Agu (Abraham Attah) is one such person, maybe no more than eleven or twelve. A war breaks out in his home country, and only a few residents of his town are able to escape before the rebel forces descend on the area. Everyone else, Agu included, is left to fend for themselves. A guerilla troop executes the lot of his family which stayed, and he barely manages to escape. After spending a little while secluded in the forest, he is discovered by a wing of the militia, and drafted in under the control of an unnamed commandant (Idris Elba), who leads a makeshift group of boys, also about Agu’s age. He has no choice but to join them, his life thrust into danger, becoming part of a fringe rebellion whose opponents include the elected government being fought against, complete with their organized army and supported by the international community at large.
Despite the fact that Beasts of No Nation is a bit more full-on than standard classroom fare, I can definitely see the film have a bright future as a staple in high schools, a possible supplement to lessons which feature its relevant events or recent history. The movie is based on a novel by Uzodinma Iweala, and it feels like one of the more comprehensive, direct depictions of child soldiers that we’ve seen in a major feature. The emotional impact of its 137 minutes is shattering, especially when Fukunaga’s direct, matter-of-fact approach is taken into consideration. He doesn’t try to pass off this phenomenon like an isolated incident, or a subject of fictitious speculation. He crafts his work here with the knowledge that Africa accounts for 120,000 – or forty percent – of the world’s estimated number of child soldiers. While that is statistically a drop in the bucket for a continent of 1.1 billion people in total, it’s no excuse for the inhumanity of the situation.

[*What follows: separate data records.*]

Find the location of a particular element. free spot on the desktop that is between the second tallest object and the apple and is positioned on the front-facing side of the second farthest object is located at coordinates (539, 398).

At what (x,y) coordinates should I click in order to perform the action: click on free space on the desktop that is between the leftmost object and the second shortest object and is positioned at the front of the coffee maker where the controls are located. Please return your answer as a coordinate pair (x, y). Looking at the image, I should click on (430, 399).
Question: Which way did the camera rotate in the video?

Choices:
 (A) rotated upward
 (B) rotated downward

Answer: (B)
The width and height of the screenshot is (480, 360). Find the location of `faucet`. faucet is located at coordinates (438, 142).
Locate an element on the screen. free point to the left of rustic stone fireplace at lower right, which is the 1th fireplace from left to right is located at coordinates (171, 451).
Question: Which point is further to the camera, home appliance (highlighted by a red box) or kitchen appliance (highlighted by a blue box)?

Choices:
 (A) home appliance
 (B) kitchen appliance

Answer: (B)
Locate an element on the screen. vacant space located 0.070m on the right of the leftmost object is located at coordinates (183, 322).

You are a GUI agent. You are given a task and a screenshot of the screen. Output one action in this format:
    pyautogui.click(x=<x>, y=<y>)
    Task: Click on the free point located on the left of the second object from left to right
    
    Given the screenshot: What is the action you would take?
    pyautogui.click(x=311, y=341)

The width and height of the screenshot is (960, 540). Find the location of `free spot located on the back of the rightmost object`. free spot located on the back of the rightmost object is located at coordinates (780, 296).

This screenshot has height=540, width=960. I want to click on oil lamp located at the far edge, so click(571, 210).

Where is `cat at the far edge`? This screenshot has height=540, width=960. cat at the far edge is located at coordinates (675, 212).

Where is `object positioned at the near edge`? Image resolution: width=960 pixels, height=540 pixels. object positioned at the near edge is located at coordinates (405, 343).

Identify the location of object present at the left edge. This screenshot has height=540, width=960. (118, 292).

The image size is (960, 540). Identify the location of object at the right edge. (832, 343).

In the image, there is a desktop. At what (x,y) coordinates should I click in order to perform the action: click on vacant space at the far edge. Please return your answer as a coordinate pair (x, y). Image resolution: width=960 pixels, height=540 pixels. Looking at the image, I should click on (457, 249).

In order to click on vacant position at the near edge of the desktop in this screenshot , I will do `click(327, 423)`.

Abraham Attah, despite having no prior acting experience, is stellar in the lead role. Perhaps the fact that he is just a kid, and not an actor, contributes to the authenticity of his performance. Rather than act, Attah reacts. While this type of naturalistic non-professional approach can sometimes have disastrous effects, it is likely to Fukunaga’s credit as well that it works out here, as he presumably guided his young star to convey emotions as realistically as possible. Attah’s work is no doubt further benefitted by Idris Elba, who gives a chilling showing as the commandant, forming a ripe cult of personality among his underaged subordinates, convincing them that his way is the only way for them to survive.
The movie is hurt by a couple of bad stylistic moves, namely a puerile score by Dan Romer, which undercuts the significance of many potentially harrowing scenes with a droning, entirely misplaced synthesizer heavy composition that harms the mood of sequences with surprising efficiency. Another is the film’s ending, which I cannot describe in depth without getting complaints of spoilers. What I will say is that while it conveys one path which is likely to be better for the audience, it negates another which, while not particularly pleasant, is also an equally likely option that would happen to real-life individuals in such a situation. But overall, the superiority of the craftsmanship and the raw power of the acting and subject matter make Fukunaga’s efforts worth the often difficult viewing that is Beasts of No Nation.